» **What you need to do**
The line containing "students to be successful in" and each line after it, through the final line of the data, are to be retyped exactly, with pictures left out.

» **Page-level text extractions**
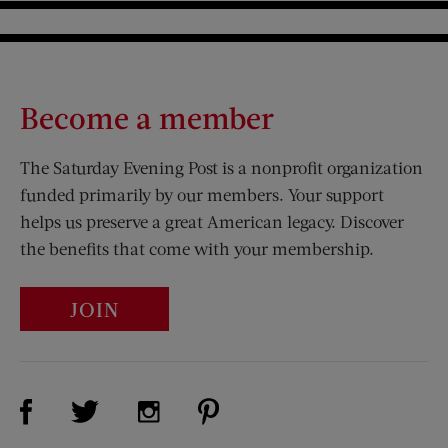
Become a member
The Saturday Evening Post is a nonprofit organization
funded primarily by our members. Your support
helps us preserve a great American legacy. Discover
the benefits that come with your membership.
JOIN
Visit Us on Facebook (opens new window)
Visit Us on Pinterest (opens n
Visit Us on Twitter (opens new window)
Visit Us on Instagram (opens new win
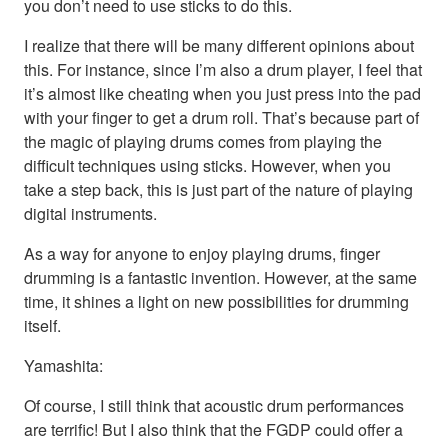
you don’t need to use sticks to do this.
I realize that there will be many different opinions about
this. For instance, since I’m also a drum player, I feel that
it’s almost like cheating when you just press into the pad
with your finger to get a drum roll. That’s because part of
the magic of playing drums comes from playing the
difficult techniques using sticks. However, when you
take a step back, this is just part of the nature of playing
digital instruments.
As a way for anyone to enjoy playing drums, finger
drumming is a fantastic invention. However, at the same
time, it shines a light on new possibilities for drumming
itself.
Yamashita:
Of course, I still think that acoustic drum performances
are terrific! But I also think that the FGDP could offer a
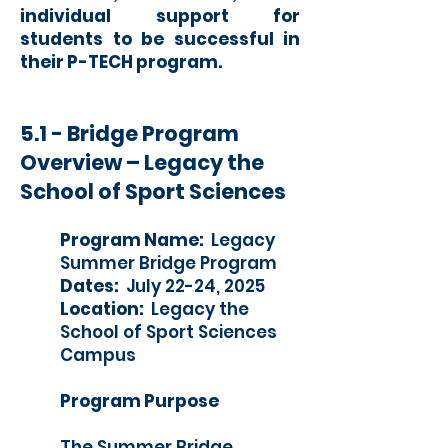
individual support for
students to be successful in
their P-TECH program.
5.1 - Bridge Program
Overview – Legacy the
School of Sport Sciences
Program Name:
Legacy
Summer Bridge Program
Dates:
July 22-24, 2025
Location:
Legacy the
School of Sport Sciences
Campus
Program Purpose
The Summer Bridge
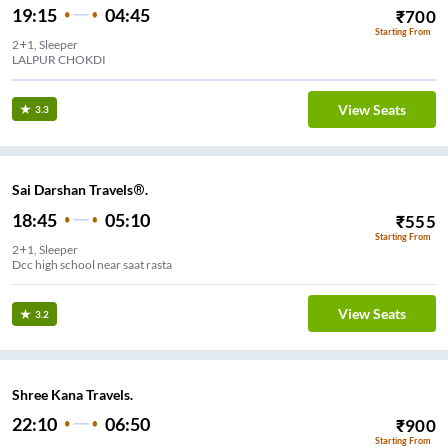
19:15
04:45
₹
700
Starting From
2+1, Sleeper
LALPUR CHOKDI
View Seats
3.3
Sai Darshan Travels®.
18:45
05:10
₹
555
Starting From
2+1, Sleeper
Dcc high school near saat rasta
View Seats
3.2
Shree Kana Travels.
22:10
06:50
₹
900
Starting From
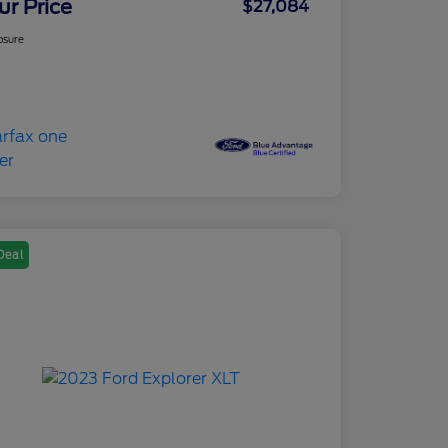
ur Price
$27,084
osure
Deal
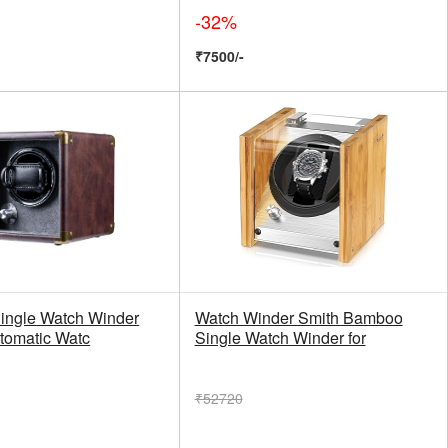
-32%
₹7500/-
ingle Watch Winder
Watch Winder Smith Bamboo
utomatic Watc
Single Watch Winder for
₹52720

» **Result for this exercise**
students to be successful in
their P-TECH program.
5.1 - Bridge Program
Overview – Legacy the
School of Sport Sciences
Program Name:
Legacy
Summer Bridge Program
Dates:
July 22-24, 2025
Location:
Legacy the
School of Sport Sciences
Campus
Program Purpose
The Summer Bridge
19:15
04:45
₹
700
Starting From
2+1, Sleeper
LALPUR CHOKDI
View Seats
3.3
Sai Darshan Travels®.
18:45
05:10
₹
555
Starting From
2+1, Sleeper
Dcc high school near saat rasta
View Seats
3.2
Shree Kana Travels.
22:10
06:50
₹
900
Starting From
ur Price
$27,084
osure
Deal
-32%
₹7500/-
ingle Watch Winder
Watch Winder Smith Bamboo
utomatic Watc
Single Watch Winder for
₹52720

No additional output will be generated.